At 69 years old, Rachel Kollock McDowell physical status not available right now. We will update Rachel Kollock McDowell's height, weight, eye color, hair color, build, and measurements.
McDowell was a committed career woman, becoming the only one of the seven McDowell children who did not marry. Years later, she said, "I had many beaux and many honest-to-goodness propositions, but I wanted to be an entity, not just a Mrs. Somebody."
As a young woman, she went to work for the Prudential Life Insurance Company in a job she disliked. Seeking a writing job, at age 22 she obtained a position as a reporter covering weddings and other society topics for the Newark Evening News. In 1908, she left the Newark paper for her first New York City newspaper job.
Beginning in 1908, she developed a "brilliant career" as a religious reporter and news editor of the New York Herald but worried when the paper was sold in 1920. She was hired the same week of the sale announcement by The New York Times. She was the first Religion Editor appointed at the Times and worked in that position until 1948.

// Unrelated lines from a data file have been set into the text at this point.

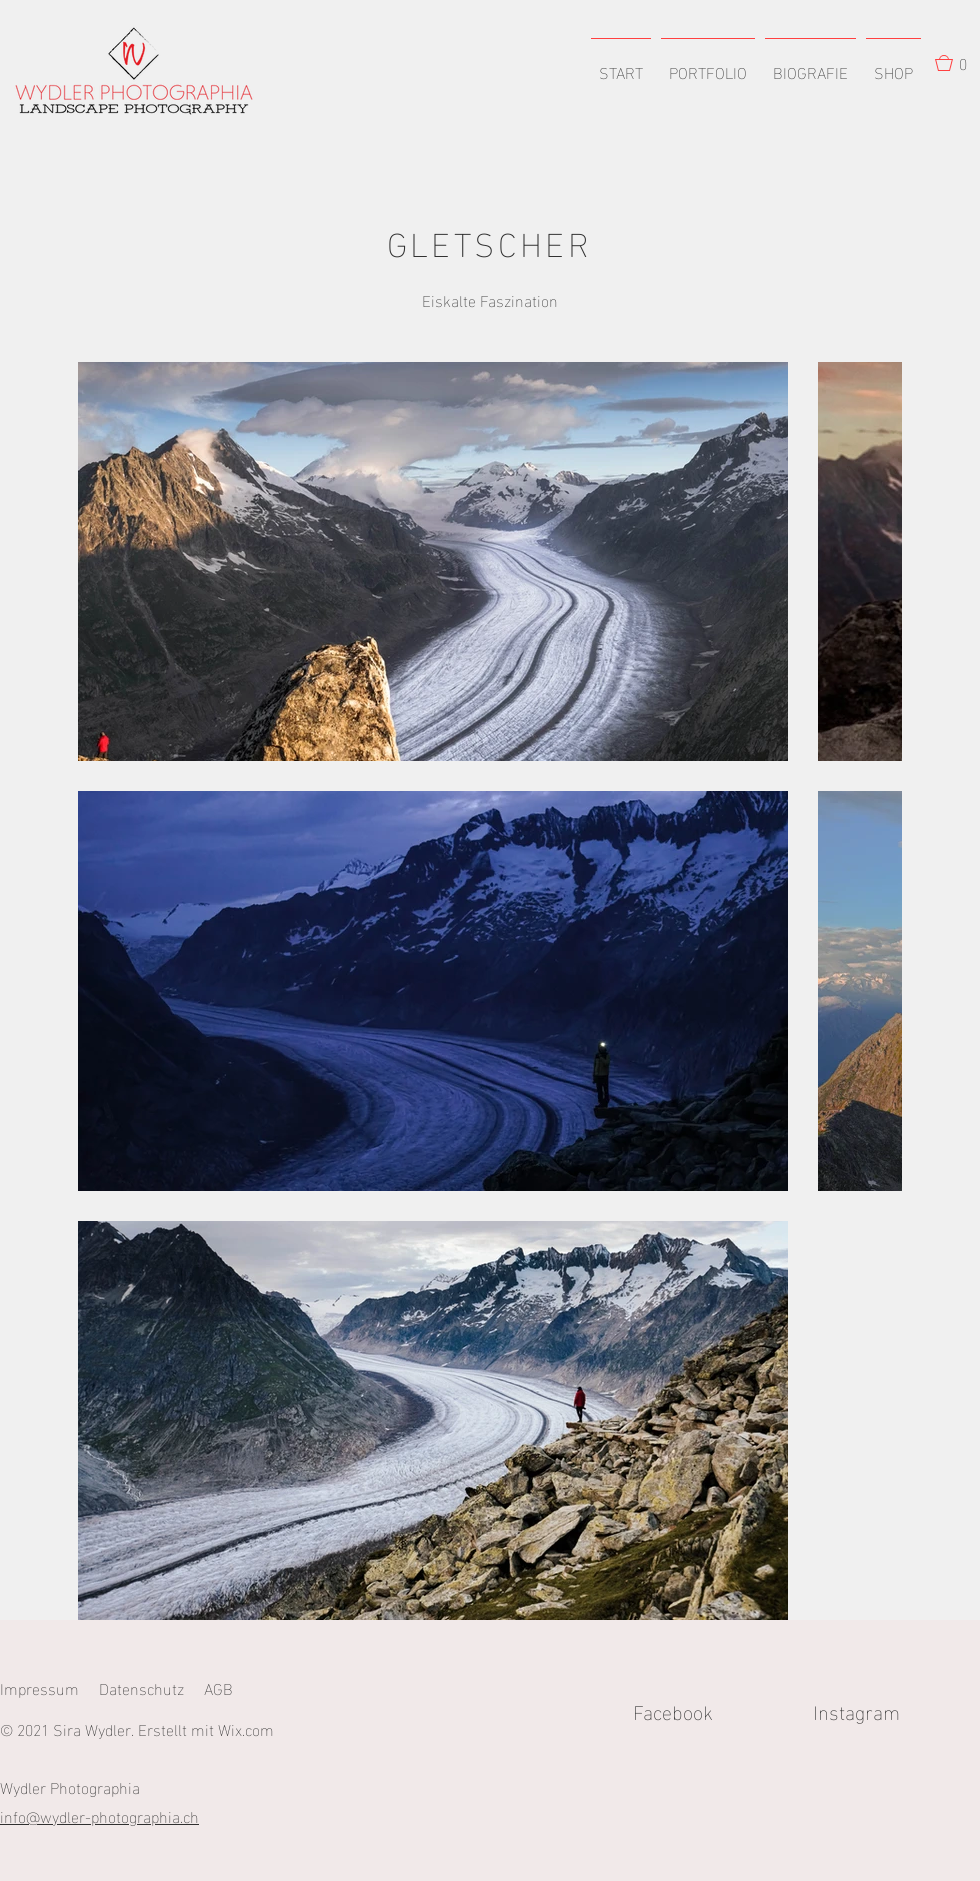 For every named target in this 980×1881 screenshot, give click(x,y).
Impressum (39, 1687)
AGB (218, 1687)
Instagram (896, 1710)
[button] (708, 63)
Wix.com (246, 1728)
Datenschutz (141, 1687)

Known for her pursuit of stories, McDowell knew clergy and rabbis throughout the city, from the top of the Protestant and Catholic hierarchies on down and a variety of Jewish rabbis. She was particularly interested in interfaith movements. She featured Catholic and Protestant clergy, as well as rabbis, in her regular Saturday features. Her pre-eminence in the field of religious news reporting earned her the nickname "Lady Bishop."
The reporter Meyer Berger of The New York Times tells the following story about her:
McDowell recounted that one of her most notable memories was getting trapped in the mausoleum of Princess Anastasia of Greece after her funeral in 1923 at Woodlawn Cemetery in New York. An American heiress who married into the Greek royal family, the Princess had left instructions in her will that she should be interred with her parents at Woodlawn. McDowell had managed to learn the time and place of the secret burial, and gained access. After witnessing the funeral she went into the tomb to look at the names on other caskets and found herself locked in. She was unsuccessful in summoning help, but prayed until finally the door opened. It was an example of her persistence to get "exclusives"; she was credited with scores of them.
In 1935, Time magazine described her as "probably the ablest religious editor of any U. S. newspaper". While at the Herald, she founded the Pure Language League for newspaper writers, to discourage the use of blasphemous and profane language, and carried her campaign to the Times. She was known there for her annual message on New Year's Eve reminding writers to use pure language.
A devout Presbyterian, McDowell was invited to lecture on religion at venues across the country, with regular sessions at Chautauqua. For several years, she had a weekly program on religion on the radio. For more than 25 years, she wrote a weekly article for The Presbyterian (now The Presbyterian Outlook. After meeting with Pope Pius XI in 1935, she wrote about it and received in response more than 1,000 letters from around the world. Her short account was reprinted as My Audience with the Holy Father in 1936.
McDowell retired as result of ill health on December 31, 1948, and died less than a year later on August 30, 1949.